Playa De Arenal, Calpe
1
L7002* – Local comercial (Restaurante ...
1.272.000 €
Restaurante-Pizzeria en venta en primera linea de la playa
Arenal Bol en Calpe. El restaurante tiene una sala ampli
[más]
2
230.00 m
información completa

==

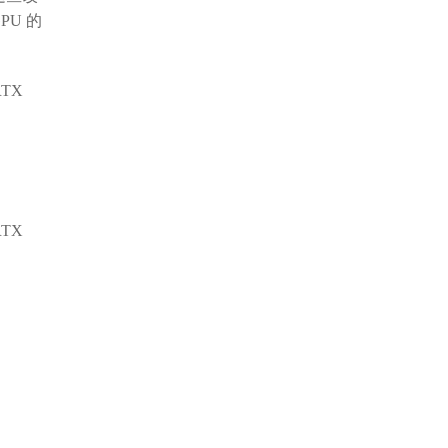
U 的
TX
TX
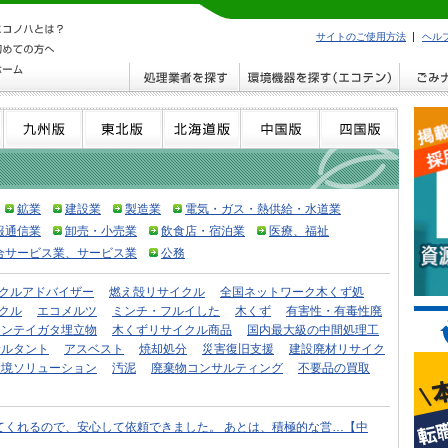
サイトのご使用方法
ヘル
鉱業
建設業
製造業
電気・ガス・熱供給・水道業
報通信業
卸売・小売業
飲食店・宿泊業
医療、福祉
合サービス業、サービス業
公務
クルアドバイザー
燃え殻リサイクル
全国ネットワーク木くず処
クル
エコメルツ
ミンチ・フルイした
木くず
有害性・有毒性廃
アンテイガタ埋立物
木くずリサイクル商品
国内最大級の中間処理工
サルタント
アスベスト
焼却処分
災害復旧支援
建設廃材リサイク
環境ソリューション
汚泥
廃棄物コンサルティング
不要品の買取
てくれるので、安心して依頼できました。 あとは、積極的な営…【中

==

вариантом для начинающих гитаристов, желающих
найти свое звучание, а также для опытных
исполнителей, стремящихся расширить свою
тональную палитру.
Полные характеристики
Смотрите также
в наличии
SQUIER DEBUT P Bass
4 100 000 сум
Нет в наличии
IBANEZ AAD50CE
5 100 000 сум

→ **YOUR ASSIGNMENT**
What are the lines above, starting at the one with "Playa De Arenal, Calpe" and ending at the one with "información completa"? Give them again exactly, and only them.

→ **SOLUTION**
Playa De Arenal, Calpe
1
L7002* – Local comercial (Restaurante ...
1.272.000 €
Restaurante-Pizzeria en venta en primera linea de la playa
Arenal Bol en Calpe. El restaurante tiene una sala ampli
[más]
2
230.00 m
información completa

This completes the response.